Pull each line with the string "products" from the entries.
Given information START
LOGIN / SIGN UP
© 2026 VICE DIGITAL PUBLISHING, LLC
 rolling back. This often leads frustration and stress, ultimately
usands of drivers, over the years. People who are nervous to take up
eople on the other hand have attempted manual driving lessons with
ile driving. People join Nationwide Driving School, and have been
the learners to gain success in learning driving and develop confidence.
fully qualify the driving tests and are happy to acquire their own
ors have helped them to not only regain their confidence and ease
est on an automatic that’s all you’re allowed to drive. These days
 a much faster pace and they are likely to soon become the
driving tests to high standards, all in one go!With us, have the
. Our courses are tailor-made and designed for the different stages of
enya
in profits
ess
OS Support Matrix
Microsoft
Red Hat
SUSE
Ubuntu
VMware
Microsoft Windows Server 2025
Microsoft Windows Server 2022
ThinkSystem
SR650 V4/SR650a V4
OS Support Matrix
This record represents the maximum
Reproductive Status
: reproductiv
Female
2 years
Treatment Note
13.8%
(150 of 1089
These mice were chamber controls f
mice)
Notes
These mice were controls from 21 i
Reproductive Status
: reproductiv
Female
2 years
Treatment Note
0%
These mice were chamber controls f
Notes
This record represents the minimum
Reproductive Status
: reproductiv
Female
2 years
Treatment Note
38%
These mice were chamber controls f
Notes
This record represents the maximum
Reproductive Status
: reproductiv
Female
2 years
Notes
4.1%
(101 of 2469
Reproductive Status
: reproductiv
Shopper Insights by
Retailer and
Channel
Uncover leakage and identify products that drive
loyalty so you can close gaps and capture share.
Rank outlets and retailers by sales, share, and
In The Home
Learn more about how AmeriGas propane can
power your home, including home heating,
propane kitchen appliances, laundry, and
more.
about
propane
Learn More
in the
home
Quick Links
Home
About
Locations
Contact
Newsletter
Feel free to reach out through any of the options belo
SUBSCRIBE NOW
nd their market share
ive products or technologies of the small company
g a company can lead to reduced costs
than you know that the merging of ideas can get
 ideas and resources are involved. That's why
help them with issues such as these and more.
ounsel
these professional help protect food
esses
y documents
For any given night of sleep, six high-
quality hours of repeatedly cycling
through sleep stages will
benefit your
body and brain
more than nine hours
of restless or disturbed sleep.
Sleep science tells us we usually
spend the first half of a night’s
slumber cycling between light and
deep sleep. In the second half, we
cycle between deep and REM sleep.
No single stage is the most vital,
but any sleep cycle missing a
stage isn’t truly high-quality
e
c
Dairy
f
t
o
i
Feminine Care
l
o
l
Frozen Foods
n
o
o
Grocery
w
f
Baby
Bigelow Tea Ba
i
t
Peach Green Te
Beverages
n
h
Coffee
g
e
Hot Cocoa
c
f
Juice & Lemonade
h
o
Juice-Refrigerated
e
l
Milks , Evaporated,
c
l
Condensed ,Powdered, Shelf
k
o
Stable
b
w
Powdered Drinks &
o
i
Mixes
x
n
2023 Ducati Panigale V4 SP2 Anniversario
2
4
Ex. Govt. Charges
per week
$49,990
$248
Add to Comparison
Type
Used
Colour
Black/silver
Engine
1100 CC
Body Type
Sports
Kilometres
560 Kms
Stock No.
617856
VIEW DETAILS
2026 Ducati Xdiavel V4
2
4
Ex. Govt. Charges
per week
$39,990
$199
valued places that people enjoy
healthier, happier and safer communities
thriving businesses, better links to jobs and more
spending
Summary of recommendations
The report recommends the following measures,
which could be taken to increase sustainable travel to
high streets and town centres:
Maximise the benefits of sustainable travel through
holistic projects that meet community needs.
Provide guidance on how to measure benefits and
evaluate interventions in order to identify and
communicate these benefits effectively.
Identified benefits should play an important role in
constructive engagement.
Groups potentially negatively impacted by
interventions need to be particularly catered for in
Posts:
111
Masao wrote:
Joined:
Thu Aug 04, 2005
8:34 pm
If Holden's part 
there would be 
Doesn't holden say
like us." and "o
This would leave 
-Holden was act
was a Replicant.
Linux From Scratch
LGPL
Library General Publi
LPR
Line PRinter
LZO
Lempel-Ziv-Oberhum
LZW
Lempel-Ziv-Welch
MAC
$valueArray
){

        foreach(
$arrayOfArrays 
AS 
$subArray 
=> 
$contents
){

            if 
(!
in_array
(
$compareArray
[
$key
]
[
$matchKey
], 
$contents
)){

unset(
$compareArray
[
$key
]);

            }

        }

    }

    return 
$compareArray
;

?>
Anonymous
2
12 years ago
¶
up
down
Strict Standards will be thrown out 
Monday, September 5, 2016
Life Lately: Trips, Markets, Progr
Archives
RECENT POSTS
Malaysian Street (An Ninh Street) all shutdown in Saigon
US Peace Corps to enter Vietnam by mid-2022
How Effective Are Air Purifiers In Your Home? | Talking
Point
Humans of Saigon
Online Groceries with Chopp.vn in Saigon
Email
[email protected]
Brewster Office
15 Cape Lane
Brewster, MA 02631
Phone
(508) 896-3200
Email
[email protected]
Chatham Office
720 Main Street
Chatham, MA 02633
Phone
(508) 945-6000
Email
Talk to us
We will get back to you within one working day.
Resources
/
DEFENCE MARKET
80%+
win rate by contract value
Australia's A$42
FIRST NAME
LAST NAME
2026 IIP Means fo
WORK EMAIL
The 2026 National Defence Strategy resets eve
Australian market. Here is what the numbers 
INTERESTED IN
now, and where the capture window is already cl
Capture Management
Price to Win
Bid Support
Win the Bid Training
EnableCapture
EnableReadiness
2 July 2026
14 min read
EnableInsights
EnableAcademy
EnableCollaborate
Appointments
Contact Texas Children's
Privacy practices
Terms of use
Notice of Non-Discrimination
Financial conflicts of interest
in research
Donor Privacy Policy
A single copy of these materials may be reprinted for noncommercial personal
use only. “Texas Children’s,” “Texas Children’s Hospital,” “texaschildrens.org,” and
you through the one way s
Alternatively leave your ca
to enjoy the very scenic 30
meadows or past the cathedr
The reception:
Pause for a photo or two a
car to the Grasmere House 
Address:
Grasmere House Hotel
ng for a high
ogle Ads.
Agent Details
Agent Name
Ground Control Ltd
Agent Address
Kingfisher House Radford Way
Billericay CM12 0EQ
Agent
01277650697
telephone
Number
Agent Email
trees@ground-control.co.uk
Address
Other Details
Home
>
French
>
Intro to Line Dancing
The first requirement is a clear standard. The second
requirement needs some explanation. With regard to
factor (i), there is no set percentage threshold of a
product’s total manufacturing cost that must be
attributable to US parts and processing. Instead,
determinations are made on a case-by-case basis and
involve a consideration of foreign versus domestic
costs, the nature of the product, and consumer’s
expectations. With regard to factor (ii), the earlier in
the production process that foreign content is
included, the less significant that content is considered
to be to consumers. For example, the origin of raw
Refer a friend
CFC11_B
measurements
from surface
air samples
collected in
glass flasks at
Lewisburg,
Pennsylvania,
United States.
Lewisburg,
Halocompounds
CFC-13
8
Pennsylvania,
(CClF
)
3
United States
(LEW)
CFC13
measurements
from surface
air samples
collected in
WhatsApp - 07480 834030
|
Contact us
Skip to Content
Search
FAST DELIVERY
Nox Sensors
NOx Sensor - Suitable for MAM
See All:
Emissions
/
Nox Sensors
Given information END
> _Result for this task_:
Uncover leakage and identify products that drive
ive products or technologies of the small company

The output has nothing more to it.